Forecasting Market Reaction Using Twitter

Sunday. September 27, 2020 - 9 mins

Foreword

Using Twitter and text mining sentiment classification methods I sought to find a relationship between tweets about a company and its market performance. Multinomial Naive Bayes proved to be effective at sentiment classification however the full capability of the model was limited by the quality of the training data. For the final analysis simple linear regression was conducted on the daily sentiment score and two market indicators, daily return and closing stock price. No trends were readily apparent in the data I sampled however I believe more research could yield interesting and strong results.

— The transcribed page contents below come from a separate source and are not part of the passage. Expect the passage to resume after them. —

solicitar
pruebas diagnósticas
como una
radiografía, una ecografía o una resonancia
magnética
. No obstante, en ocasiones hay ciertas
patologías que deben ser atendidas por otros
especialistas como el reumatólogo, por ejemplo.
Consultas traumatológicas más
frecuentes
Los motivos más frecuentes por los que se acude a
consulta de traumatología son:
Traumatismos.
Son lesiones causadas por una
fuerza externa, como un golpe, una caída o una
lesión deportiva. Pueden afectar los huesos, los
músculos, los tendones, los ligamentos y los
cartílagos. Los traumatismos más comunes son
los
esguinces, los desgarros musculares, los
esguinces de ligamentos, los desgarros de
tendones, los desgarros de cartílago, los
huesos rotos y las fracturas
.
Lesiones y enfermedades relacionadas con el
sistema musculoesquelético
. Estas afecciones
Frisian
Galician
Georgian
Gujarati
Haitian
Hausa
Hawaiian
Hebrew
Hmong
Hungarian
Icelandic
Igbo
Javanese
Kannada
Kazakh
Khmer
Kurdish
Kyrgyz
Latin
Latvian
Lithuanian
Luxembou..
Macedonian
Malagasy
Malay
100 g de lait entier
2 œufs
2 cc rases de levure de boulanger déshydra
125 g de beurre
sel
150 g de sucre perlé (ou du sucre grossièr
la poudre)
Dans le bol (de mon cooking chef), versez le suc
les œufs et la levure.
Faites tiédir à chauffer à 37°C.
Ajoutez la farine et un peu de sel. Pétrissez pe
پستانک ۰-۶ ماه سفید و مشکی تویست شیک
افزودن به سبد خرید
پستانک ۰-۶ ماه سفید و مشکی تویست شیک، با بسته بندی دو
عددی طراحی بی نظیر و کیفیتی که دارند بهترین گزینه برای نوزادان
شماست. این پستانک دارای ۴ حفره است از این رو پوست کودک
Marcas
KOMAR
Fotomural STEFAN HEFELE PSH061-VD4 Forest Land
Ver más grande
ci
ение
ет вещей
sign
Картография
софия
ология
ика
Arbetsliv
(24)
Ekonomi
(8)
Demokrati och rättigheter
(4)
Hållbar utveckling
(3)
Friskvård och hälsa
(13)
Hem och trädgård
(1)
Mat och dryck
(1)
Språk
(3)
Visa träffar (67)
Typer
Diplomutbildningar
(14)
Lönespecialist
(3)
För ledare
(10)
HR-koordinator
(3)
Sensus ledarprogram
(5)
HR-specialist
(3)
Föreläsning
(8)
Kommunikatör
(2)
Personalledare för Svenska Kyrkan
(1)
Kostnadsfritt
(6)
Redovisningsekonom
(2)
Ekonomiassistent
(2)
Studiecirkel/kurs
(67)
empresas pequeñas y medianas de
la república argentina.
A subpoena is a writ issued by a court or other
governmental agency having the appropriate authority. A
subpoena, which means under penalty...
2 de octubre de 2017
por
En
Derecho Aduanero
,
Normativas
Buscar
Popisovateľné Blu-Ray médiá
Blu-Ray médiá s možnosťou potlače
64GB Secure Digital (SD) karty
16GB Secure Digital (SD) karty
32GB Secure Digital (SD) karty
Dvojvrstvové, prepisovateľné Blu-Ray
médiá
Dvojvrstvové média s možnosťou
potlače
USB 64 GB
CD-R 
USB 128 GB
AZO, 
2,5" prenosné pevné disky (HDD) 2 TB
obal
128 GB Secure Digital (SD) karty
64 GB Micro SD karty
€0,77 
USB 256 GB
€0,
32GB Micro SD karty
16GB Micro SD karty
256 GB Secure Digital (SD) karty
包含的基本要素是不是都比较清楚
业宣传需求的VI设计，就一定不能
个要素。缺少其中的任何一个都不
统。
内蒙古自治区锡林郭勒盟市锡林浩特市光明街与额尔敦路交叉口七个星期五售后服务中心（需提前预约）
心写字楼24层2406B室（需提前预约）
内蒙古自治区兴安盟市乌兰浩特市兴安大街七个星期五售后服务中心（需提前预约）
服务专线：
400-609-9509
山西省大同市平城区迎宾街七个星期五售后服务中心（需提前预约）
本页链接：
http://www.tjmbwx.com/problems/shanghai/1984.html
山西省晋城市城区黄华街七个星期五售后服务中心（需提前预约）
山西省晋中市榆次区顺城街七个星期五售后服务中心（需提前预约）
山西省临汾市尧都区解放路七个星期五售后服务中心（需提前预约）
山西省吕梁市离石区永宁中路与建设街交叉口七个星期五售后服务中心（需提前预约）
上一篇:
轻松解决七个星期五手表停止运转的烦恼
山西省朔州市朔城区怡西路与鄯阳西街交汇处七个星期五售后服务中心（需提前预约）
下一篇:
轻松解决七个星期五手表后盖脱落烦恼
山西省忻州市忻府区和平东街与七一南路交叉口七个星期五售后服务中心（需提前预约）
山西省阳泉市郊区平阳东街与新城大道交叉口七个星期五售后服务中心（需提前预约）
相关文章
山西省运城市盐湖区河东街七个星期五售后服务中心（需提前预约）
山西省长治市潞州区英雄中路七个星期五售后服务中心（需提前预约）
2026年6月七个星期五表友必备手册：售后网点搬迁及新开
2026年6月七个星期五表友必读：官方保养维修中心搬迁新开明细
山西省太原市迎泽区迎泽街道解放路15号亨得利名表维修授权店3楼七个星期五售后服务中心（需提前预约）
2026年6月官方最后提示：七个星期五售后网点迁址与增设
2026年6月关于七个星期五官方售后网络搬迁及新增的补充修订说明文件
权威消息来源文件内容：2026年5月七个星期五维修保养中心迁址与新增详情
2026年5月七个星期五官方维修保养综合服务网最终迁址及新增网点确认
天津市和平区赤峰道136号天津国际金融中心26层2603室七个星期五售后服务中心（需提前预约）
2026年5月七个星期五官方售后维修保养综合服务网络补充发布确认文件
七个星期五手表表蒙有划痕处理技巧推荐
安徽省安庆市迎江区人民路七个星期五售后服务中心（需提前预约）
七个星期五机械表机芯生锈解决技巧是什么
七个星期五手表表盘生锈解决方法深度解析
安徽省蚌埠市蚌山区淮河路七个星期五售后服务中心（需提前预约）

Data Preparation and Collection

There were three main sets of data which were collected to conduct the analysis: bulk tweets annotated for sentiment, tweets about a particular public company, and financial data about that same public company.

Model Training Data

Used to train the sentiment prediction model, annotated twitter data was highly difficult to acquire due to the terms of service associated with the twitter API. A dataset of 1.4 million tweets was provided by sentiment140, a project which specializes in analyzing sentiment for brands and products. Because of the implications further on in the analysis it was important to understand the process the creators of the dataset used to annotate the tweets. Rather than human annotation the set was created by detecting the presence of happy or sad emoticons, this caused the dataset to be absent of neutral values with only a 4 (representing positive) or a 0 (representing negative).

Twitter Financial Data

Used to conduct the end analysis this data was requested through the twitter premium API. Because of the restrictions imposed on academic access to the API I was limited to collecting the past 30 days of tweets. The methodology for collecting the tweets is as follows: 100 tweets were collected for each day in a 30-day window. Tweets were requested by searching the desired stock ticker, the ‘or’ keyword, and the full company name spelled out. Limitations in this collection method were apparent from the start with twitter search returning several unrelated results depending on the company.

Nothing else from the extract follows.